**What to produce**
All of the entries should be restated word for word, but without their pictures.

• • • • • • •

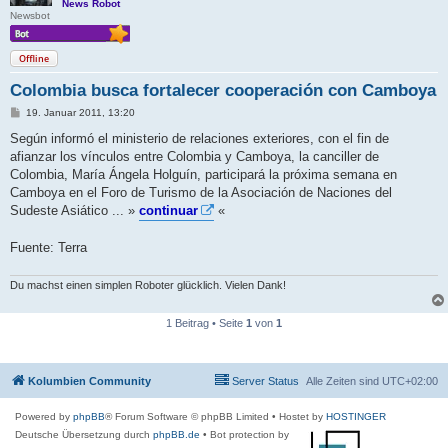
News Robot
Newsbot
Offline
Colombia busca fortalecer cooperación con Camboya
B
19. Januar 2011, 13:20
e
i
Según informó el ministerio de relaciones exteriores, con el fin de
t
afianzar los vínculos entre Colombia y Camboya, la canciller de
r
a
Colombia, María Ángela Holguín, participará la próxima semana en
g
Camboya en el Foro de Turismo de la Asociación de Naciones del
Sudeste Asiático ... »
continuar
«
Fuente: Terra
Du machst einen simplen Roboter glücklich. Vielen Dank!
1 Beitrag • Seite
1
von
1
Kolumbien Community
Server Status
Alle Zeiten sind
UTC+02:00
Powered by
phpBB
® Forum Software © phpBB Limited
• Hostet by
HOSTINGER
Deutsche Übersetzung durch
phpBB.de
• Bot protection by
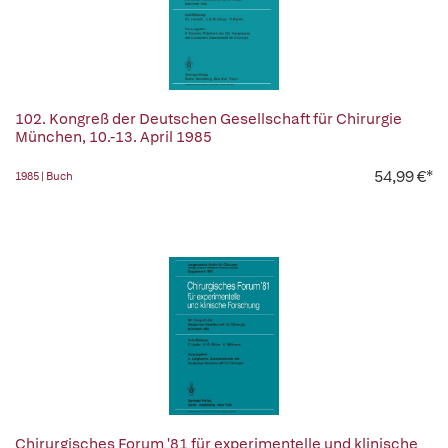
102. Kongreß der Deutschen Gesellschaft für Chirurgie
München, 10.-13. April 1985
54,99 €*
1985 | Buch
Chirurgisches Forum '81 für experimentelle und klinische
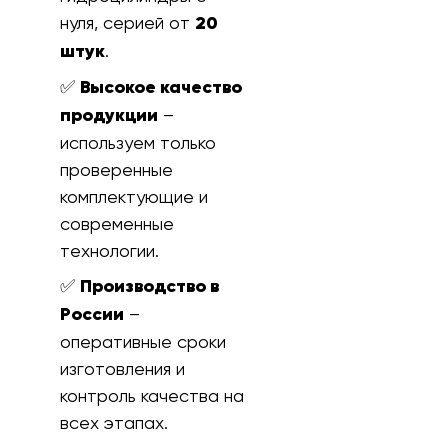
нуля, серией от
20
штук
.
✅
Высокое качество
продукции
–
используем только
проверенные
комплектующие и
современные
технологии.
✅
Производство в
России
–
оперативные сроки
изготовления и
контроль качества на
всех этапах.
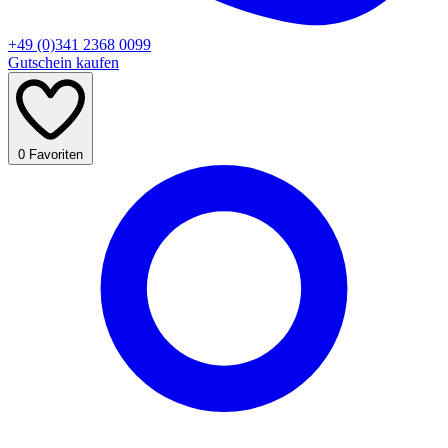
+49 (0)341 2368 0099
Gutschein kaufen
0
Favoriten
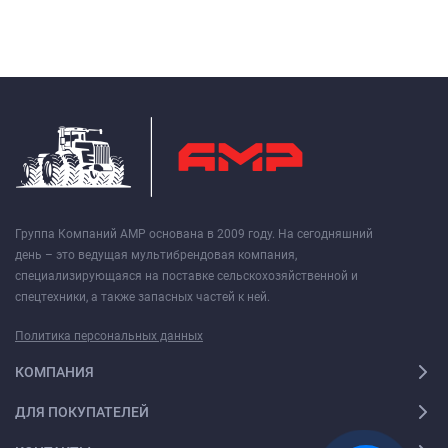
Группа Компаний АМР основана в 2009 году. На сегодняшний
день – это ведущая мультибрендовая компания,
специализирующаяся на поставке сельскохозяйственной и
спецтехники, а также запасных частей к ней.
Политика персональных данных
КОМПАНИЯ
ДЛЯ ПОКУПАТЕЛЕЙ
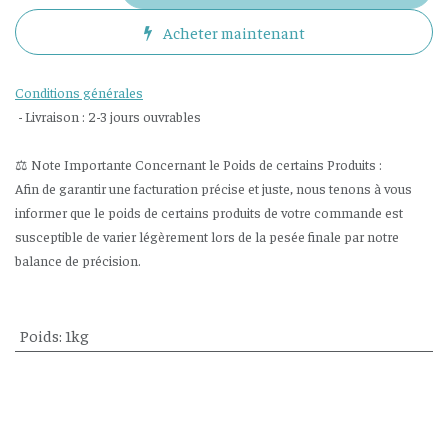
Acheter maintenant
Conditions générales
- Livraison : 2-3 jours ouvrables
⚖️ Note Importante Concernant le Poids de certains Produits :
Afin de garantir une facturation précise et juste, nous tenons à vous
informer que le poids de certains produits de votre commande est
susceptible de varier légèrement lors de la pesée finale par notre
balance de précision.
Poids
:
1kg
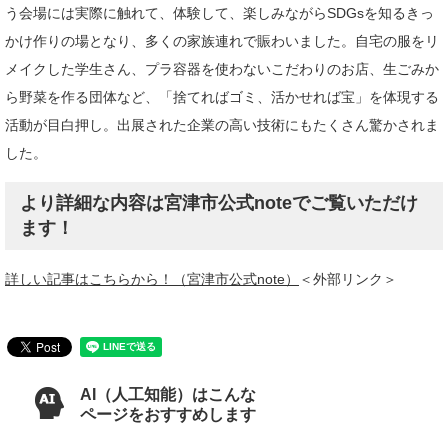
う会場には実際に触れて、体験して、楽しみながらSDGsを知るきっ
かけ作りの場となり、多くの家族連れで賑わいました。自宅の服をリ
メイクした学生さん、プラ容器を使わないこだわりのお店、生ごみか
ら野菜を作る団体など、「捨てればゴミ、活かせれば宝」を体現する
活動が目白押し。出展された企業の高い技術にもたくさん驚かされま
した。
より詳細な内容は宮津市公式noteでご覧いただけ
ます！
詳しい記事はこちらから！（宮津市公式note）
＜外部リンク＞
AI（人工知能）はこんな
ページをおすすめします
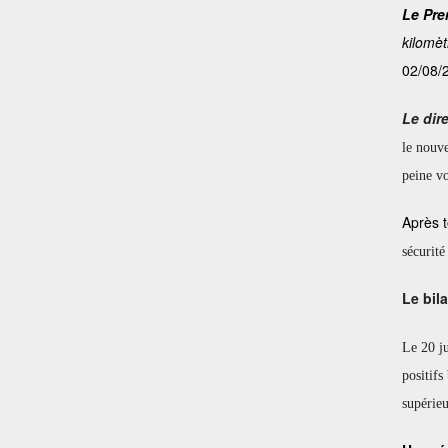
Le Pre
kilomèt
02/08/
Le dir
le nouve
peine v
Après t
sécurité
Le bil
Le 20 ju
positifs
supérie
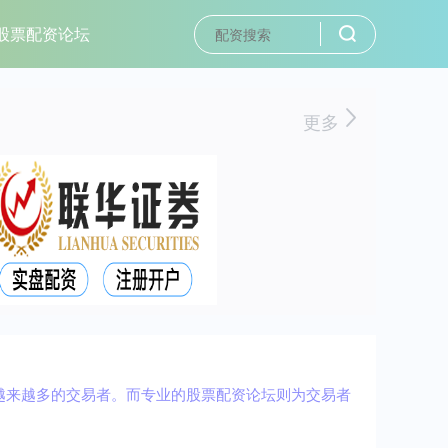
股票配资论坛
更多
越来越多的交易者。而专业的股票配资论坛则为交易者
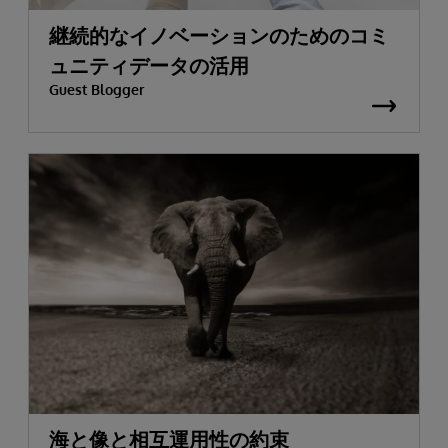
継続的なイノベーションのためのコミ
ュニティデータの活用
Guest Blogger
海と像と相互運用性の約束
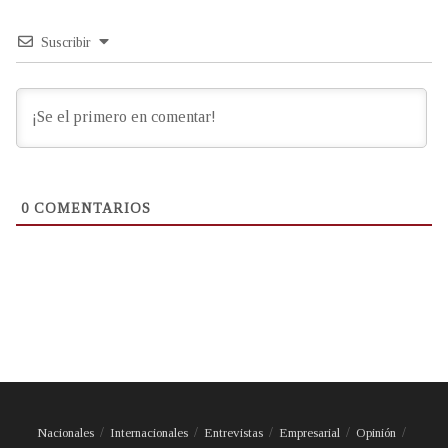
Suscribir
0
COMENTARIOS
Nacionales
Internacionales
Entrevistas
Empresarial
Opinión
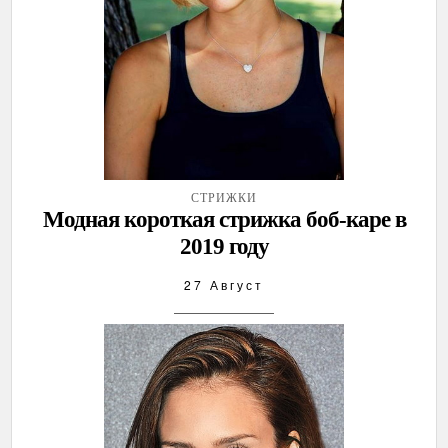
СТРИЖКИ
Модная короткая стрижка боб-каре в
2019 году
27 Август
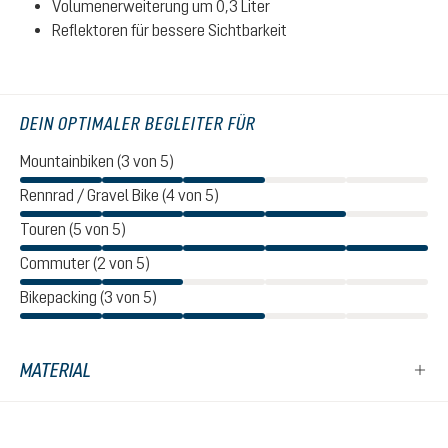
Volumenerweiterung um 0,3 Liter
Reflektoren für bessere Sichtbarkeit
DEIN OPTIMALER BEGLEITER FÜR
Mountainbiken (3 von 5)
Rennrad / Gravel Bike (4 von 5)
Touren (5 von 5)
Commuter (2 von 5)
Bikepacking (3 von 5)
MATERIAL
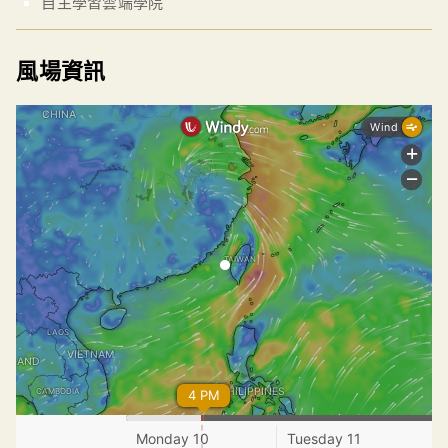
自主學習雲端學院
風場資訊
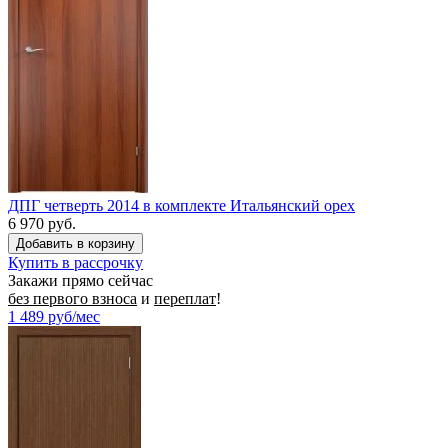
ДПГ четверть 2014 в комплекте Итальянский орех
6 970 руб.
Купить в рассрочку
Закажи прямо сейчас
без первого взноса
и
переплат
!
1 489
руб/мес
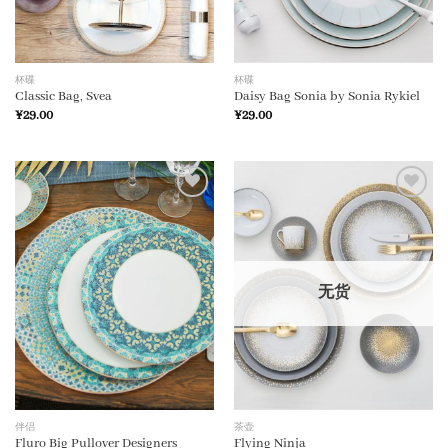
杯碟
杯碟
Classic Bag, Svea
Daisy Bag Sonia by Sonia Rykiel
¥
29.00
¥
29.00
加入
加入
心愿
心愿
单
单
无货
伴侣
茶壶
Fluro Big Pullover Designers
Flying Ninja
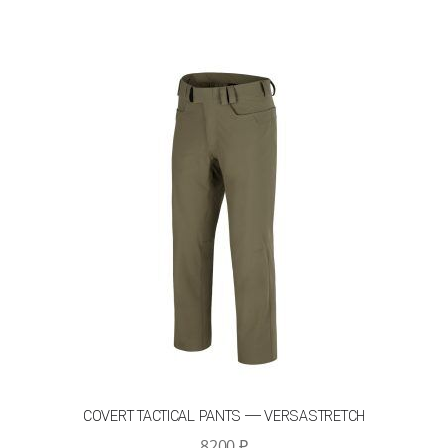
7300 ₽
несколько
вариаций.
Опции
можно
выбрать
на
странице
товара.
COVERT TACTICAL PANTS — VERSASTRETCH
8200
₽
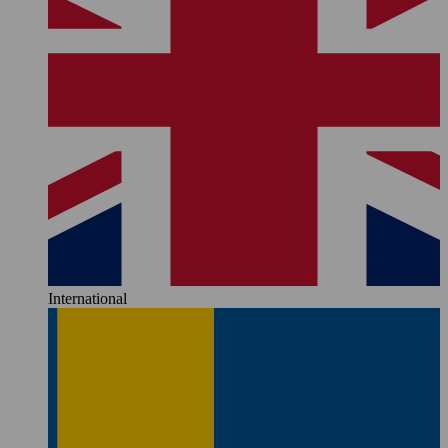
International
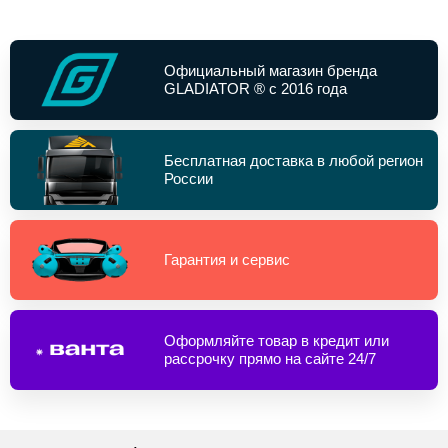
Официальный магазин бренда
GLADIATOR ® с 2016 года
Бесплатная доставка в любой регион
России
Гарантия и сервис
Оформляйте товар в кредит или
рассрочку прямо на сайте 24/7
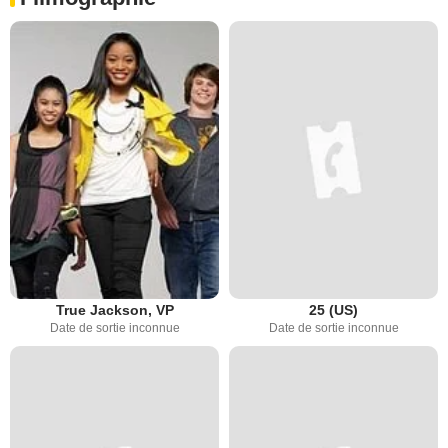
True Jackson, VP
25 (US)
Date de sortie inconnue
Date de sortie inconnue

• • • • • • •

**Response**
News Robot
Newsbot
Offline
Colombia busca fortalecer cooperación con Camboya
B
19. Januar 2011, 13:20
e
i
Según informó el ministerio de relaciones exteriores, con el fin de
t
afianzar los vínculos entre Colombia y Camboya, la canciller de
r
a
Colombia, María Ángela Holguín, participará la próxima semana en
g
Camboya en el Foro de Turismo de la Asociación de Naciones del
Sudeste Asiático ... »
continuar
«
Fuente: Terra
Du machst einen simplen Roboter glücklich. Vielen Dank!
1 Beitrag • Seite
1
von
1
Kolumbien Community
Server Status
Alle Zeiten sind
UTC+02:00
Powered by
phpBB
® Forum Software © phpBB Limited
• Hostet by
HOSTINGER
Deutsche Übersetzung durch
phpBB.de
• Bot protection by
102. Kongreß der Deutschen Gesellschaft für Chirurgie
München, 10.-13. April 1985
54,99 €*
1985 | Buch
Chirurgisches Forum '81 für experimentelle und klinische
нуля, серией от
20
штук
.
✅
Высокое качество
продукции
–
используем только
проверенные
комплектующие и
современные
технологии.
✅
Производство в
России
–
оперативные сроки
изготовления и
контроль качества на
всех этапах.
+49 (0)341 2368 0099
Gutschein kaufen
0
Favoriten
Группа Компаний АМР основана в 2009 году. На сегодняшний
день – это ведущая мультибрендовая компания,
специализирующаяся на поставке сельскохозяйственной и
спецтехники, а также запасных частей к ней.
Политика персональных данных
КОМПАНИЯ
ДЛЯ ПОКУПАТЕЛЕЙ
Acheter maintenant
Conditions générales
- Livraison : 2-3 jours ouvrables
⚖️ Note Importante Concernant le Poids de certains Produits :
Afin de garantir une facturation précise et juste, nous tenons à vous
informer que le poids de certains produits de votre commande est
susceptible de varier légèrement lors de la pesée finale par notre
balance de précision.
Poids
:
1kg
う会場には実際に触れて、体験して、楽しみながらSDGsを知るきっ
かけ作りの場となり、多くの家族連れで賑わいました。自宅の服をリ
メイクした学生さん、プラ容器を使わないこだわりのお店、生ごみか
ら野菜を作る団体など、「捨てればゴミ、活かせれば宝」を体現する
活動が目白押し。出展された企業の高い技術にもたくさん驚かされま
した。
より詳細な内容は宮津市公式noteでご覧いただけ
ます！
詳しい記事はこちらから！（宮津市公式note）
＜外部リンク＞
AI（人工知能）はこんな
ページをおすすめします
Le Pre
kilomèt
02/08/
Le dir
le nouve
peine v
Après t
sécurité
Le bil
Le 20 ju
positifs
supérie
股票配资论坛
更多
越来越多的交易者。而专业的股票配资论坛则为交易者
継続的なイノベーションのためのコミ
ュニティデータの活用
Guest Blogger
海と像と相互運用性の約束
Suscribir
0
COMENTARIOS
Nacionales
Internacionales
Entrevistas
Empresarial
Opinión
СТРИЖКИ
Модная короткая стрижка боб-каре в
2019 году
27 Август
Volumenerweiterung um 0,3 Liter
Reflektoren für bessere Sichtbarkeit
DEIN OPTIMALER BEGLEITER FÜR
Mountainbiken (3 von 5)
Rennrad / Gravel Bike (4 von 5)
Touren (5 von 5)
Commuter (2 von 5)
Bikepacking (3 von 5)
MATERIAL
自主學習雲端學院
風場資訊
ДПГ четверть 2014 в комплекте Итальянский орех
6 970 руб.
Купить в рассрочку
Закажи прямо сейчас
без первого взноса
и
переплат
!
1 489
руб/мес
杯碟
杯碟
Classic Bag, Svea
Daisy Bag Sonia by Sonia Rykiel
¥
29.00
¥
29.00
加入
加入
心愿
心愿
单
单
无货
伴侣
茶壶
Fluro Big Pullover Designers
Flying Ninja
7300 ₽
несколько
вариаций.
Опции
можно
выбрать
на
странице
товара.
COVERT TACTICAL PANTS — VERSASTRETCH
8200
₽
International
Официальный магазин бренда
GLADIATOR ® с 2016 года
Бесплатная доставка в любой регион
России
Гарантия и сервис
Оформляйте товар в кредит или
рассрочку прямо на сайте 24/7
True Jackson, VP
25 (US)
Date de sortie inconnue
Date de sortie inconnue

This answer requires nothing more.